Task statement: Would you transcribe the entries below, beginning at the line with "Cennik (852, 144)" and ending after the line with "You are a GUI", exactly, with no picture and nothing more?

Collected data
------------

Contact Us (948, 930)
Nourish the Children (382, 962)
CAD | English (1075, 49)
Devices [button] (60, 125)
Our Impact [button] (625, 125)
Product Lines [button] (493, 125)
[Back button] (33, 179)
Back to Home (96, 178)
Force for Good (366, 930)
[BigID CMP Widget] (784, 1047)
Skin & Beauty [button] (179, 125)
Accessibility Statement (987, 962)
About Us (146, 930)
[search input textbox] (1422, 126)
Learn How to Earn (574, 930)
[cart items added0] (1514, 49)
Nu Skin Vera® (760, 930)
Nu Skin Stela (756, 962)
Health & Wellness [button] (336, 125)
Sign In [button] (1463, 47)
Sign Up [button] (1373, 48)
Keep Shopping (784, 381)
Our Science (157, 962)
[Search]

------------

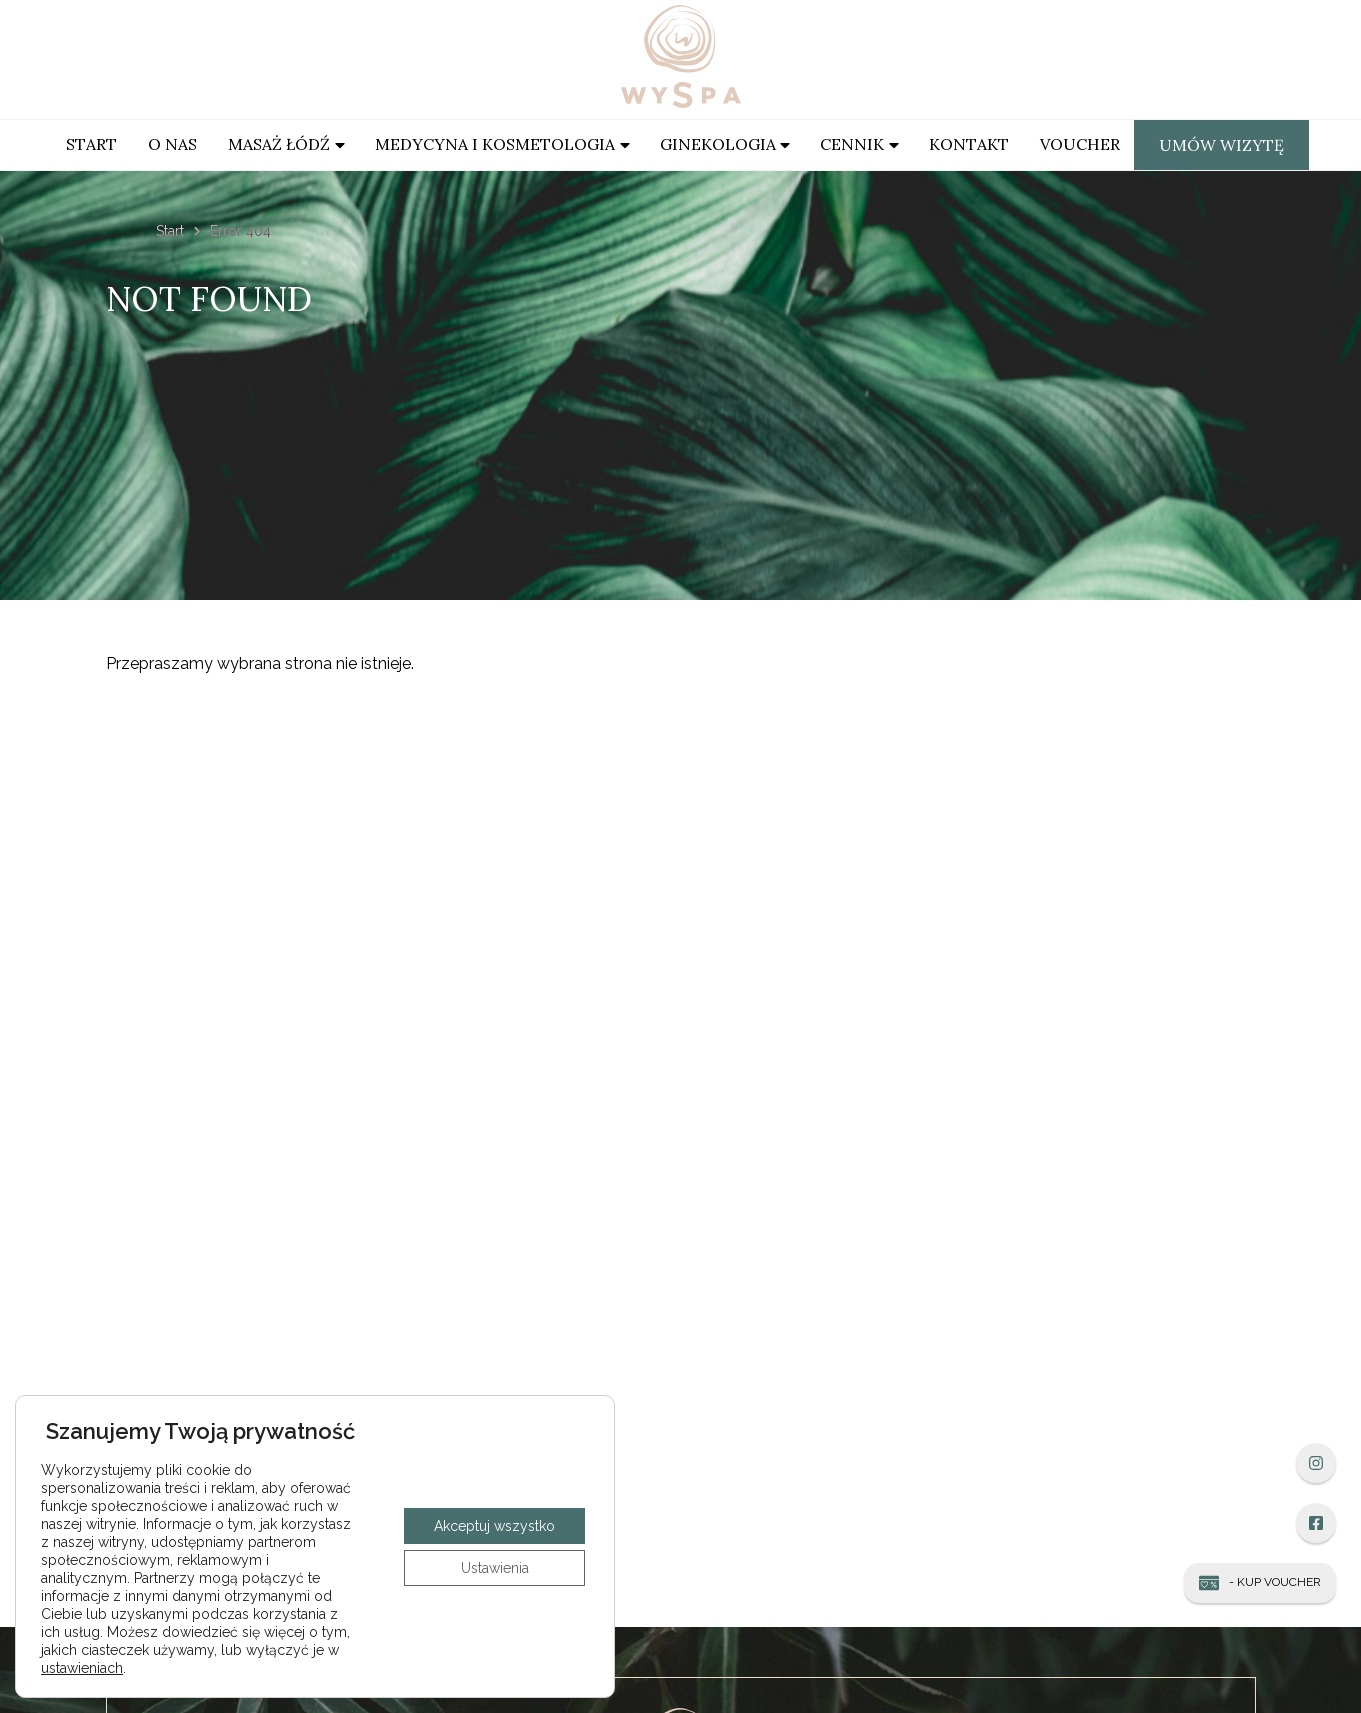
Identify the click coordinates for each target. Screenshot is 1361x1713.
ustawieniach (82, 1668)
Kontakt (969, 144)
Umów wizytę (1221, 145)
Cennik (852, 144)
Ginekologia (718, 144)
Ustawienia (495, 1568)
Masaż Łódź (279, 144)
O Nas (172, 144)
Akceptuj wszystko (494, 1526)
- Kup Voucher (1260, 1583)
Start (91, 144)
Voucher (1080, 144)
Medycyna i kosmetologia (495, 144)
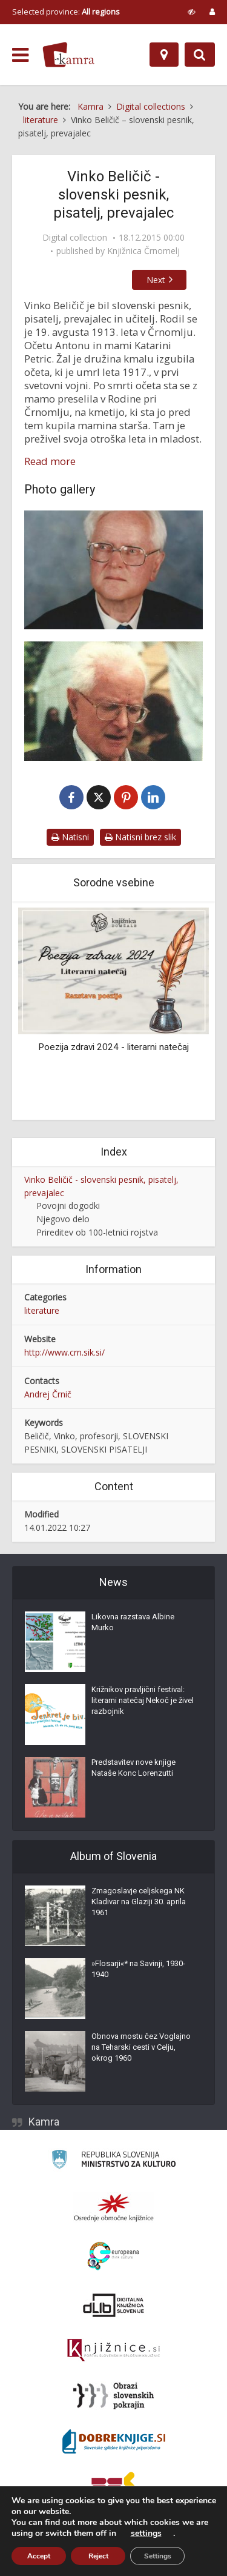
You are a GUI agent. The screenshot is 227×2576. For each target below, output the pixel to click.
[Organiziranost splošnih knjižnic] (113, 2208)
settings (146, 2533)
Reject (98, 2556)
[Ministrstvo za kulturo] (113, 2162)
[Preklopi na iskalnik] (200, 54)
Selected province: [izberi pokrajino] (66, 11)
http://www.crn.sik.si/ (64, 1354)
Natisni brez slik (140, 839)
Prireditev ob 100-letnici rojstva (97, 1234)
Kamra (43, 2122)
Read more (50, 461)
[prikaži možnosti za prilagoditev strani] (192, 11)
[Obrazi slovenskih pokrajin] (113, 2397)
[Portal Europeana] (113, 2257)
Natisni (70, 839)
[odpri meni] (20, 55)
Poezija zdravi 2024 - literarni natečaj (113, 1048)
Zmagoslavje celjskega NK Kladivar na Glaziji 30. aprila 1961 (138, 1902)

------------

Reply:
Cennik (852, 144)
Ginekologia (718, 144)
Ustawienia (495, 1568)
Masaż Łódź (279, 144)
O Nas (172, 144)
Akceptuj wszystko (494, 1526)
- Kup Voucher (1260, 1583)
Start (91, 144)
Voucher (1080, 144)
Medycyna i kosmetologia (495, 144)
You are a GUI agent. The screenshot is 227×2576. For each target below, output the pixel to click.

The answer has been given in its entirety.